Only lines with the word "файлов" belong in the answer; copy them from the records below.

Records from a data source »
■ ■ ■
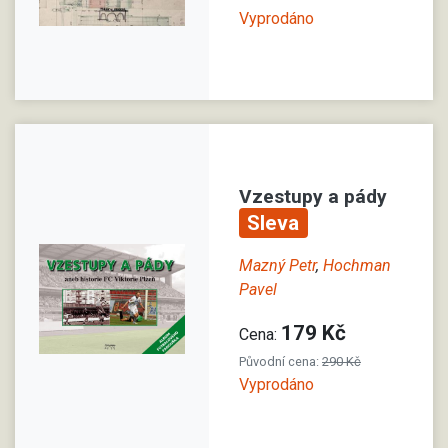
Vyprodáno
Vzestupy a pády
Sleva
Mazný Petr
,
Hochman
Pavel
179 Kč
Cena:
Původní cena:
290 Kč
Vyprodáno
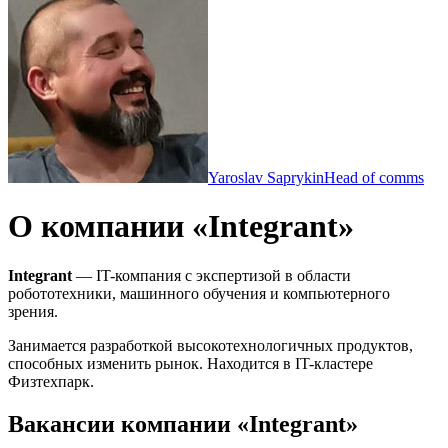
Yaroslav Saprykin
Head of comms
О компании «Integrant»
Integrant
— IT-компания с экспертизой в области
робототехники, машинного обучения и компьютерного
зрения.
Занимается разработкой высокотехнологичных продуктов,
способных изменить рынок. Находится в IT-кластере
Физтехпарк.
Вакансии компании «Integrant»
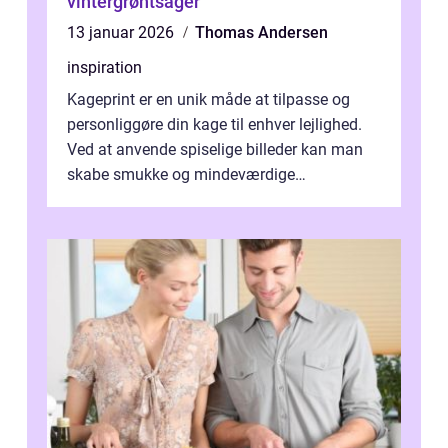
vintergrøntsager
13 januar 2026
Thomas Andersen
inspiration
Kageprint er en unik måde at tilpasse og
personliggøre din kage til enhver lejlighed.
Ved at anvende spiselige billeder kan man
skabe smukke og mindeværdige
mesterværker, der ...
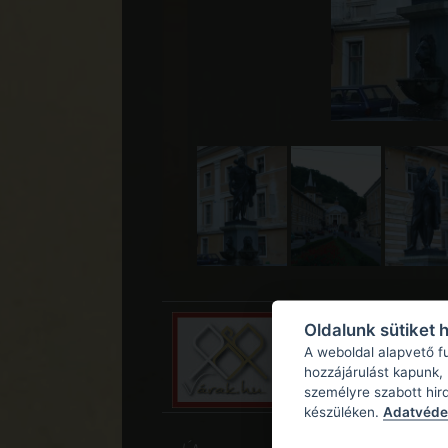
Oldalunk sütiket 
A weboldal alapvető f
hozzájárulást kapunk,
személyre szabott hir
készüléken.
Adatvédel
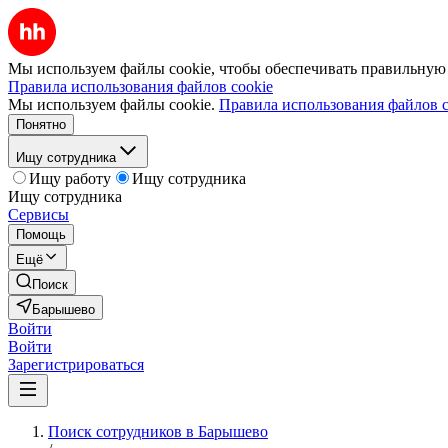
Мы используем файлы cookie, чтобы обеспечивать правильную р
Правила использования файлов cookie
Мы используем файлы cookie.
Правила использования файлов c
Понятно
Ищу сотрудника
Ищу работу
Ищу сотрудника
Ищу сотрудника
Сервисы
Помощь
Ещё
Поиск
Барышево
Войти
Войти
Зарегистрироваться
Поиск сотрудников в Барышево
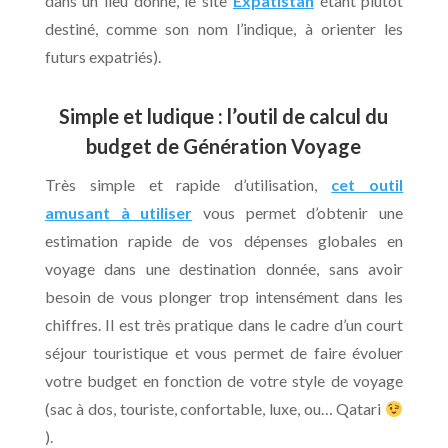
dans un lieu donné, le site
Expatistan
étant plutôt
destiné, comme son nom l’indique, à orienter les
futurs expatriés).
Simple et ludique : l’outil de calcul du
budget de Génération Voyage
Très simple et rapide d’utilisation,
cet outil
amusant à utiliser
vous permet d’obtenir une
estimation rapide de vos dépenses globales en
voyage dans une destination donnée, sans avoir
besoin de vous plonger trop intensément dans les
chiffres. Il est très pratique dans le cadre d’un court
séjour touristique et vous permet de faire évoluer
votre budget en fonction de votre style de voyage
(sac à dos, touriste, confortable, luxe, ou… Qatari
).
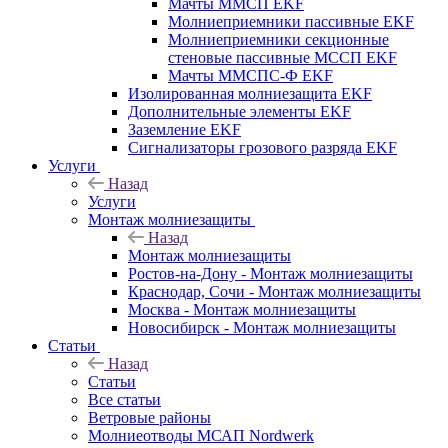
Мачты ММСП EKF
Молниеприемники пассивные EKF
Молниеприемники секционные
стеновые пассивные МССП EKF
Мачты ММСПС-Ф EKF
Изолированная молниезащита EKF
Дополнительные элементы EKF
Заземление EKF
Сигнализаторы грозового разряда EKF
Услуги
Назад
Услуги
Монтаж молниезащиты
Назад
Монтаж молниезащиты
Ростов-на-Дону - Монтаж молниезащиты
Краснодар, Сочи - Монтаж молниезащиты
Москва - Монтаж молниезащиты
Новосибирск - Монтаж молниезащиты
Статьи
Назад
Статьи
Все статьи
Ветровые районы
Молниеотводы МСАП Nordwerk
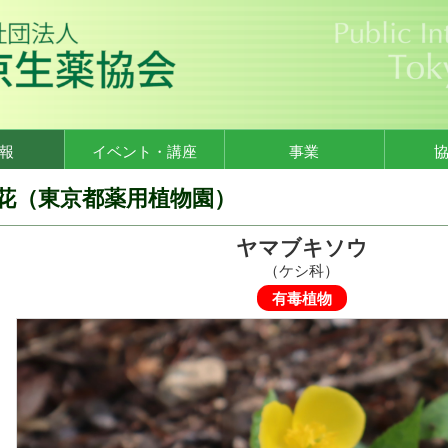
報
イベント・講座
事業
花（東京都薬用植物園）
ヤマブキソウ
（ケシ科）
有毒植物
■ ■ ■
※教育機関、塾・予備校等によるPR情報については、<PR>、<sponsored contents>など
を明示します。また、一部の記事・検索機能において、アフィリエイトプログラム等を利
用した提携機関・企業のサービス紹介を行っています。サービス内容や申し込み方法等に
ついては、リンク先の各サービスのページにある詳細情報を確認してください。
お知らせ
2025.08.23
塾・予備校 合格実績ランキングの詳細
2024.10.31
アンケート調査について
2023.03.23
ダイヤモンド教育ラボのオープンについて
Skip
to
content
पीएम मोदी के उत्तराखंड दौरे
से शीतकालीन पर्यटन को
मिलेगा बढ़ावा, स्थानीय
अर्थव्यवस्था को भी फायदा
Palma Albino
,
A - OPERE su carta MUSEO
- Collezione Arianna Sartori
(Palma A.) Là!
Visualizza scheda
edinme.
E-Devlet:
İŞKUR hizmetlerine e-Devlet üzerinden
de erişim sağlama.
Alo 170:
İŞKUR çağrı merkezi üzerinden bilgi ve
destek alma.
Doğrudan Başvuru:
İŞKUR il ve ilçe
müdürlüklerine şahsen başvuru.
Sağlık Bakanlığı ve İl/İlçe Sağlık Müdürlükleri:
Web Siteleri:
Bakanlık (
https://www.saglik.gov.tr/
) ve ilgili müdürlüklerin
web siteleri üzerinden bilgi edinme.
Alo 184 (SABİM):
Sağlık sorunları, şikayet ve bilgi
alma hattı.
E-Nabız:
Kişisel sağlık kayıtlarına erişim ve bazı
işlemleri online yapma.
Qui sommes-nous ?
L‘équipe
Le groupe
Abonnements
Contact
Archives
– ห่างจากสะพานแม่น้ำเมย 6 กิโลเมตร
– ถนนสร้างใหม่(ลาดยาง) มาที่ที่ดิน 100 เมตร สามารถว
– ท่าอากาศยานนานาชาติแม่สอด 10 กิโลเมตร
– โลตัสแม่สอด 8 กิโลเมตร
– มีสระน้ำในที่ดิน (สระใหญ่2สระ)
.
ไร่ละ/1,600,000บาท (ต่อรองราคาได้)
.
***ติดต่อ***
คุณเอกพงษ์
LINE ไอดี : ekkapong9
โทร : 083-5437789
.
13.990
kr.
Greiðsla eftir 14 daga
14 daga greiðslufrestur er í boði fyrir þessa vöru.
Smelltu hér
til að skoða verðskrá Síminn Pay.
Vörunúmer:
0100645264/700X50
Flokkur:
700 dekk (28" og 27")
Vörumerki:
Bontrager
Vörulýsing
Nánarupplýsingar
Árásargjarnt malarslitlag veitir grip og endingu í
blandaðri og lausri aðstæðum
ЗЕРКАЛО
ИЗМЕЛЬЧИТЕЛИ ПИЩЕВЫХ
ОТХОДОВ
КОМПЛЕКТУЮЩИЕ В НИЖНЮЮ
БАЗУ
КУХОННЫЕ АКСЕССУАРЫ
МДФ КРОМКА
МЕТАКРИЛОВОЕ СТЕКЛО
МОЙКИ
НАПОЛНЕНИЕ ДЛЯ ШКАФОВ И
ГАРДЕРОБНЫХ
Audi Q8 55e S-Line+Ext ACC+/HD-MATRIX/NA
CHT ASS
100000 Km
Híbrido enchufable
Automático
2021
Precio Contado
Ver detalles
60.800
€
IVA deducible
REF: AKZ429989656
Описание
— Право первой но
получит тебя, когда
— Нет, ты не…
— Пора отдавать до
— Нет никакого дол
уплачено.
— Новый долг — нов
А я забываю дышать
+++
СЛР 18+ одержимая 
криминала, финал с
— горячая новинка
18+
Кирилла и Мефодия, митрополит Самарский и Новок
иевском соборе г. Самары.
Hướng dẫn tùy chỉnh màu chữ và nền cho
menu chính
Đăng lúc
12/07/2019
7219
■ ■ ■
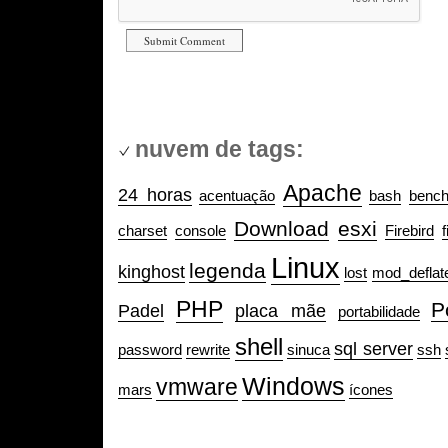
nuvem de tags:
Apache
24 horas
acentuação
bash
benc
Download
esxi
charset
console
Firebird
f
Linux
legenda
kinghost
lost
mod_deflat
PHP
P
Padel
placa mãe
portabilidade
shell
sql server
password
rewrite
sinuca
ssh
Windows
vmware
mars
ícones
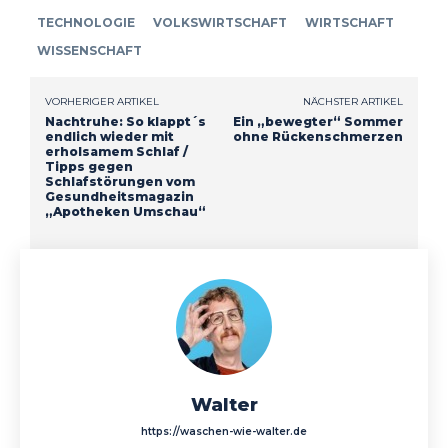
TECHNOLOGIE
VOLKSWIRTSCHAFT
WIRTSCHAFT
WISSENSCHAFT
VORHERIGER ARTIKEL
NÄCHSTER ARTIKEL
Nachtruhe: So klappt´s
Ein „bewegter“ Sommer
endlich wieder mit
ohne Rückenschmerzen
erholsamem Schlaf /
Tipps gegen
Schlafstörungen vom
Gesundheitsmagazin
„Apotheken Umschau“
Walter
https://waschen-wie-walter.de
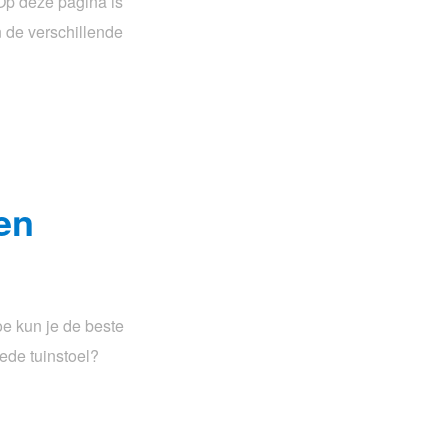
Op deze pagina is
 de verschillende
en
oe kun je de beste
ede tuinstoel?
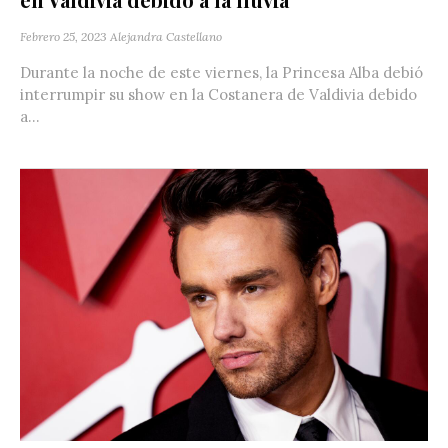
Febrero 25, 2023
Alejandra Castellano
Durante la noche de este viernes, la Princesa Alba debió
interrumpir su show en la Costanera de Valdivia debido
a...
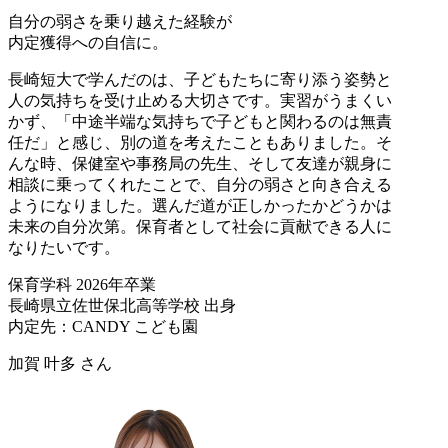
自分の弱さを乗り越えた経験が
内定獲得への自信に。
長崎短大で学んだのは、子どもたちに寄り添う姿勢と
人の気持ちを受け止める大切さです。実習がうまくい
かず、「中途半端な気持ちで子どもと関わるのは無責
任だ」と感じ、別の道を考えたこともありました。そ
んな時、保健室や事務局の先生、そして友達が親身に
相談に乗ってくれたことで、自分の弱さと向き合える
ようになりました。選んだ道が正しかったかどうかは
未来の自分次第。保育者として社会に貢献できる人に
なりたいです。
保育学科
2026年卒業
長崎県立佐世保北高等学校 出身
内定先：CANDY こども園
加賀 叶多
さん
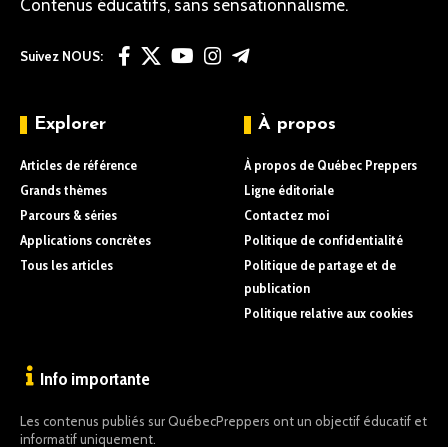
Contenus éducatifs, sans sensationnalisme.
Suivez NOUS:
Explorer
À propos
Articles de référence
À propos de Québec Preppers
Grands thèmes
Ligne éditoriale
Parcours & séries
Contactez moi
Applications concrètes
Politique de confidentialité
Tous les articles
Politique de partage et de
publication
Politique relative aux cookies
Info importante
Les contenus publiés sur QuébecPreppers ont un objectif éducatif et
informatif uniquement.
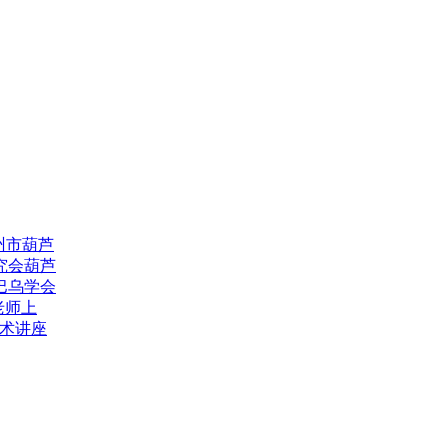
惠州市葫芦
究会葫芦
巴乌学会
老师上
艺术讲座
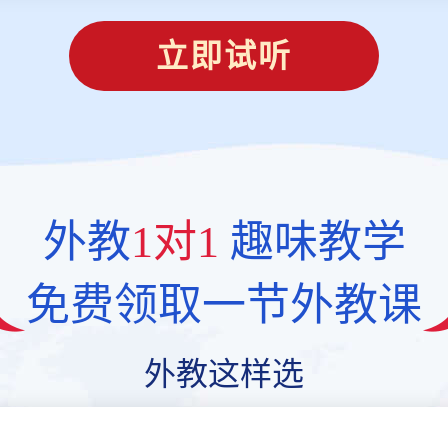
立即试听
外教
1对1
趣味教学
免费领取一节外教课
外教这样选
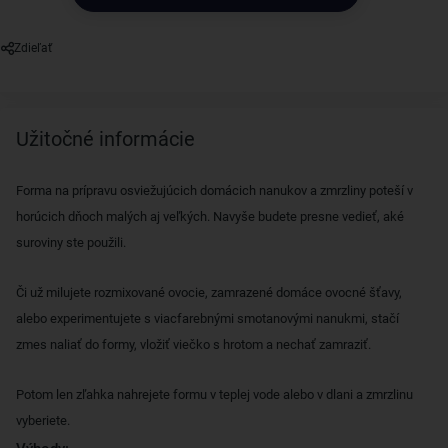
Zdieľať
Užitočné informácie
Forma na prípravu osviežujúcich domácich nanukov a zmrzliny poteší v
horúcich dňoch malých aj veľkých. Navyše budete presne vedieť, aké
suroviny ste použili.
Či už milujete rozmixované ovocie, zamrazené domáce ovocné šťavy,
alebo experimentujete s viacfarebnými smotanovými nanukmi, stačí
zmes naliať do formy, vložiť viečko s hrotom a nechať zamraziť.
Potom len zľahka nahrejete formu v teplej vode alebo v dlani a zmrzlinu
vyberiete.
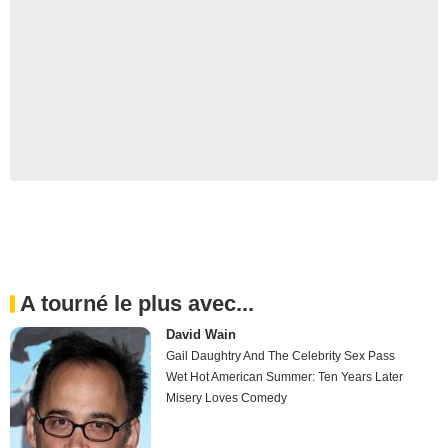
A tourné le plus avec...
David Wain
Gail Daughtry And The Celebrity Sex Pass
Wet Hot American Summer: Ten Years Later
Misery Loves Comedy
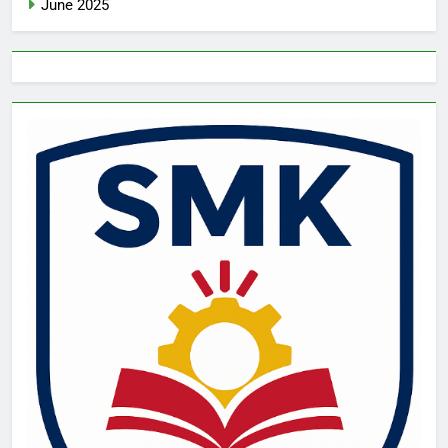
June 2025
■ ■ ■
The completed task »
Правила использования файлов cookie
Правила использования файлов c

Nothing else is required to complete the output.